Statistics for fun and profit (and analyzing split tests)

This is a post about split testing. Split testing, sometimes known as A/B testing, is a way of figuring out which of two (or more) versions of a site performs better. The idea is simple: divide visitors to your site into groups at random and present each group with one of the versions under test. You then measure the effectiveness separately for each group and compare results. The big advantage of running things this way rather than, say, showing everyone version A on Monday followed by version B on Tuesday is that it automatically corrects for external confounding factors; what if Monday was a public holiday, for example.

So far, so good. It all sounds pretty simple, and implementation can be as straightforward as a setting a cookie and counting entries in the server logs. However, things get a little more complicated when it comes to analyzing the results.

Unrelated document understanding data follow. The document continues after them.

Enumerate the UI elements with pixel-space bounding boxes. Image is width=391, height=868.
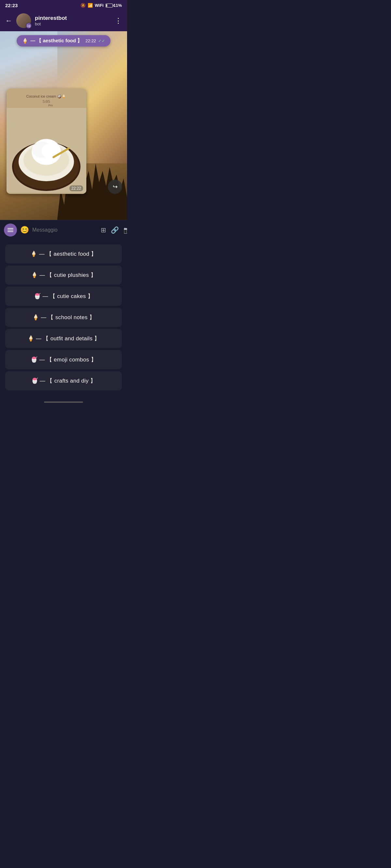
home-bar <box>44 401 83 403</box>
back-button[interactable]: ← <box>5 17 12 25</box>
coconut-svg: Coconut ice cream 🥥🍦 5:05 Pm <box>6 89 86 193</box>
menu-item-label-1: 🍦 — 【 cutie plushies 】 <box>31 271 96 279</box>
pinned-emoji: 🍦 <box>22 38 28 44</box>
input-action-icons: ⊞ 🔗 📷 <box>101 226 127 234</box>
menu-item-label-2: 🍧 — 【 cutie cakes 】 <box>34 292 93 300</box>
avatar-container: 1g <box>16 13 31 28</box>
svg-text:Pm: Pm <box>48 104 53 107</box>
chat-header: ← 1g pinterestbot bot ⋮ <box>0 10 127 31</box>
message-timestamp: 22:22 <box>69 185 83 191</box>
header-menu-button[interactable]: ⋮ <box>115 17 122 25</box>
coconut-image: Coconut ice cream 🥥🍦 5:05 Pm <box>6 89 86 194</box>
image-message: Coconut ice cream 🥥🍦 5:05 Pm <box>6 89 86 194</box>
menu-item-1[interactable]: 🍦 — 【 cutie plushies 】 <box>5 266 122 285</box>
battery-percent: 11% <box>113 3 122 8</box>
svg-rect-1 <box>6 89 86 108</box>
emoji-button[interactable]: 😊 <box>20 226 29 234</box>
share-button[interactable]: ↪ <box>108 180 122 194</box>
menu-item-4[interactable]: 🍦 — 【 outfit and details 】 <box>5 329 122 348</box>
menu-toggle-button[interactable] <box>4 223 17 237</box>
pinned-message[interactable]: 🍦 — 【 aesthetic food 】 22:22 ✓✓ <box>17 35 110 46</box>
menu-item-label-0: 🍦 — 【 aesthetic food 】 <box>30 250 96 258</box>
signal-icon: 📶 <box>88 3 93 8</box>
wifi-icon: WiFi <box>95 3 104 8</box>
home-indicator <box>0 399 127 404</box>
mute-icon: 🔕 <box>81 3 86 8</box>
menu-item-label-5: 🍧 — 【 emoji combos 】 <box>31 356 96 363</box>
apps-icon[interactable]: ⊞ <box>101 226 106 234</box>
menu-item-label-4: 🍦 — 【 outfit and details 】 <box>27 335 100 342</box>
bot-subtitle: bot <box>35 22 111 26</box>
bot-name: pinterestbot <box>35 15 111 22</box>
pinned-time: 22:22 <box>85 38 96 43</box>
pinned-message-text: — 【 aesthetic food 】 <box>30 38 82 44</box>
menu-item-5[interactable]: 🍧 — 【 emoji combos 】 <box>5 350 122 369</box>
share-icon: ↪ <box>113 183 118 190</box>
battery-fill <box>106 4 107 7</box>
header-info: pinterestbot bot <box>35 15 111 26</box>
message-input[interactable] <box>32 227 97 233</box>
attach-icon[interactable]: 🔗 <box>111 226 119 234</box>
hamburger-icon <box>7 228 13 232</box>
chat-area: 🍦 — 【 aesthetic food 】 22:22 ✓✓ Coconut … <box>0 31 127 220</box>
battery: 11% <box>106 3 122 8</box>
avatar-badge: 1g <box>26 23 32 29</box>
menu-item-2[interactable]: 🍧 — 【 cutie cakes 】 <box>5 287 122 306</box>
svg-text:5:05: 5:05 <box>43 99 50 104</box>
menu-list: 🍦 — 【 aesthetic food 】🍦 — 【 cutie plushi… <box>0 240 127 399</box>
menu-item-6[interactable]: 🍧 — 【 crafts and diy 】 <box>5 371 122 391</box>
battery-icon <box>106 4 113 7</box>
menu-item-label-6: 🍧 — 【 crafts and diy 】 <box>31 377 96 384</box>
pinned-checkmark: ✓✓ <box>98 38 105 43</box>
svg-text:Coconut ice cream 🥥🍦: Coconut ice cream 🥥🍦 <box>26 94 66 99</box>
camera-icon[interactable]: 📷 <box>123 226 127 234</box>
status-icons: 🔕 📶 WiFi 11% <box>81 3 122 8</box>
menu-item-3[interactable]: 🍦 — 【 school notes 】 <box>5 308 122 327</box>
input-bar: 😊 ⊞ 🔗 📷 <box>0 220 127 240</box>
menu-item-0[interactable]: 🍦 — 【 aesthetic food 】 <box>5 244 122 264</box>
status-bar: 22:23 🔕 📶 WiFi 11% <box>0 0 127 10</box>
menu-item-label-3: 🍦 — 【 school notes 】 <box>32 314 95 321</box>
time: 22:23 <box>5 3 18 8</box>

For example, how do you know when to stop collecting data and make a decision? Leaving the test running for too long is a waste of time, which is something that most start-ups don’t exactly have a lot of, but not collecting enough data has more subtle consequences. Each group of users will display a wide variety of behavior for all sorts of reasons nothing to do with the change you’re making. Suppose that by pure chance the average age of visitors in group A was much higher than in group B; in this case you could easily imagine that their behavior would differ regardless of the versions of the site they had seen. Put another way, how can you be confident that the difference you observe implies a fundamental difference between the versions rather than simply being explained by random chance? This topic is known as statistical significance.

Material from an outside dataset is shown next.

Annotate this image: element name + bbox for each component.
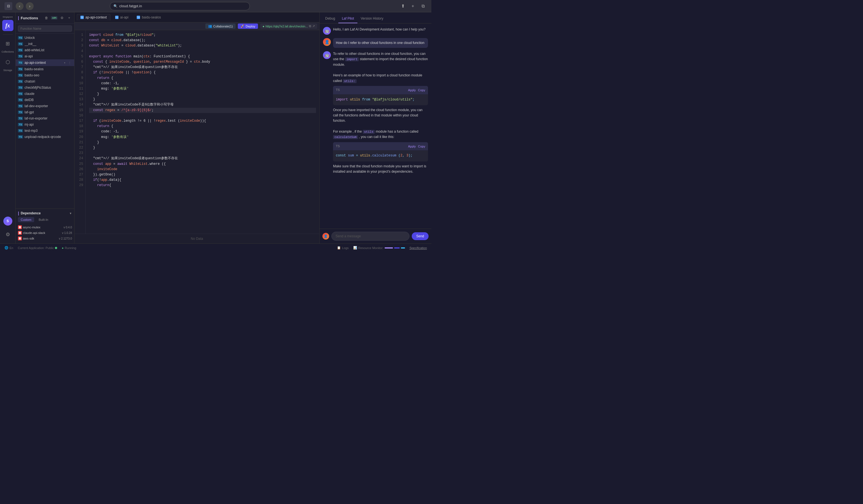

There are a few ways to approach this question. One common approach is frequentist hypothesis testing, which I’m not going ot discuss here. Instead I’ll focus on an approach based on Bayesian modelling.

As the name would suggest, at the core of this approach is a mathematical model of the data observed during the test. To be a little more precise, by mathematical model I mean a statement about the relationship between various quantities. A non-statistical example of this is Ohm’s law, which is a model of electrical conductivity in idealized materials, and states that three quantities, current (I), voltage (V) and resistance (R) are related by

V = I \times R

Statistical models generalize this by introducing random variables into the mix. A random variable is a variable which, rather than having a single fixed value, is represented by distribution of possible values with associated probabilities; we may be 90% sure that the number of beers left in the fridge is 10, but we can’t quite remember who drank what last night, so there’s a 10% chance that the number is 9. The exact meaning of probabilities is an interesting philosophical discussion in its own right, but intuitively it’s a measure of the strength of our belief represented as a real number between 0 and 1. Values with probability 0 can never happen, and values with probability 1 are certain, and everything in between may or may not be true.

Models for split tests

How do we apply it to the results of a split test? Let’s start by modelling the behavior of a single group of users.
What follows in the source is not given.